The eastward extension of the A4 in 2006 connects it to the Hüttentalstrasse linking Wenden to Kreuztal and Siegen.

====Bus and rail transport====
For local public road transport there are many bus lines that also join Wenden with neighbouring municipalities. Operators are the Verkehrsbetriebe Westfalen-Süd (VWS, “Westphalia-South Transport Services”), whose seat is in Siegen and which is a daughter company of the Stadtwerke Bonn, and the railway daughter company Busverkehr Ruhr-Sieg (BRS, “Ruhr-Sieg Bus Transport”). Lines R50 and R51 are the most important buslines, running from Siegen and Olpe to Wenden.

Nowadays there is no longer any rail transport in the municipal area. There was formerly a rail connection to the Biggetalbahn (railway). The stretch running between Freudenberg and Rothemühle, however, was abandoned by 1987, while the Rothemühle-Olpe stretch had its service withdrawn in 2000, and in 2005 it was dismantled.

== Public institutions ==

=== Education ===
Wenden has got two secondary schools and several primary schools but no Gymnasium.

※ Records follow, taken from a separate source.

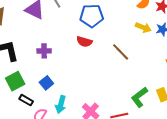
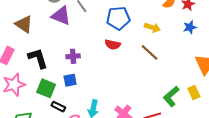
yellow arrow: (143, 27) -> (152, 28), moved
green square: (15, 81) -> (46, 88), turned -36
blue square: (46, 83) -> (70, 80), moved, turned 32

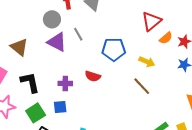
red semicircle: (113, 44) -> (93, 76), moved
green square: (46, 88) -> (36, 113), turned 30

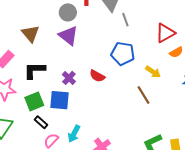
gray line: (78, 34) -> (125, 20), moved
black L-shape: (30, 82) -> (35, 70), turned -90
purple cross: (65, 83) -> (69, 78), turned 32
blue square: (60, 107) -> (59, 100), size x1.5

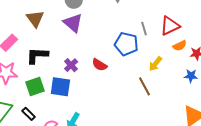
gray line: (125, 20) -> (144, 29), moved
yellow arrow: (153, 72) -> (155, 64), turned 91
black rectangle: (41, 122) -> (29, 114), moved

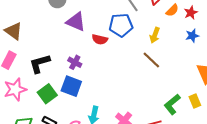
brown triangle: (35, 19) -> (14, 31), moved
purple triangle: (73, 23) -> (76, 22), moved
red semicircle: (99, 65) -> (100, 39), moved
blue square: (60, 87) -> (71, 86), turned 30

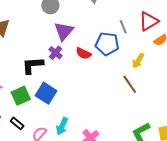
purple triangle: (76, 22) -> (64, 31), turned 35
purple cross: (75, 62) -> (55, 53), moved
black L-shape: (40, 64) -> (33, 65), moved

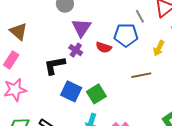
brown line: (130, 84) -> (141, 75), moved, turned -60
green square: (21, 96) -> (96, 94), moved

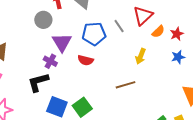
blue pentagon: (126, 35) -> (94, 34), moved
purple cross: (76, 50) -> (50, 61), moved

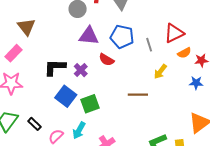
gray line: (119, 26) -> (149, 45), moved
purple triangle: (62, 42) -> (89, 36), turned 50
purple cross: (50, 61) -> (81, 70), moved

Schools and educational institutions in Wenden
| Elementary schools | Secondary schools |
|---|---|
| Katholische Grundschule Gerlingen | Hauptschule: Konrad-Adenauer-Schule Gemeinschaftshauptschule |
| Katholische Grundschule Hünsborn | Realschule: Realschule Wenden |
| Katholische Grundschule Ottfingen | Special schools |
| Biggetal-Grundschule Rothemühle | Geschwister-Scholl-Schule, Förderschule mit dem Förderschwerpunkt emotionale und soziale Entwicklung |
| Westerberg-Schule Katholische Grundschule Wenden |  |

== Famous people ==

=== Sons and daughters of the municipality ===
- Johannes Dornseiffer (born 2 February 1837 in Wenden-Gerlingen; died 11 December 1914 in Eslohe), vicar in Fretter and pastor in Eslohe, founder of the (agricultural) Winterschule (“Winter School”) in Fretter, stands as cofounder of many savings and loan companies in the Finnentrop-Eslohe area in personal contact with Friedrich Wilhelm Raiffeisen.
- P. Maurus Kaufmann OSB (born in Elben; died 1948 in Jerusalem), first abbot of the Abbey of the Dormition in Jerusalem.
- Dr. Kaspar Klein (born 28 August 1865 in Elben; died 26 January 1941 in Paderborn), 1930 - 1941 Archbishop of Paderborn
- Wilhelm Schneider, (born 4 September 1847 in Gerlingen; died 31 August 1909 in Paderborn) Bishop in the Archbishopric of Paderborn.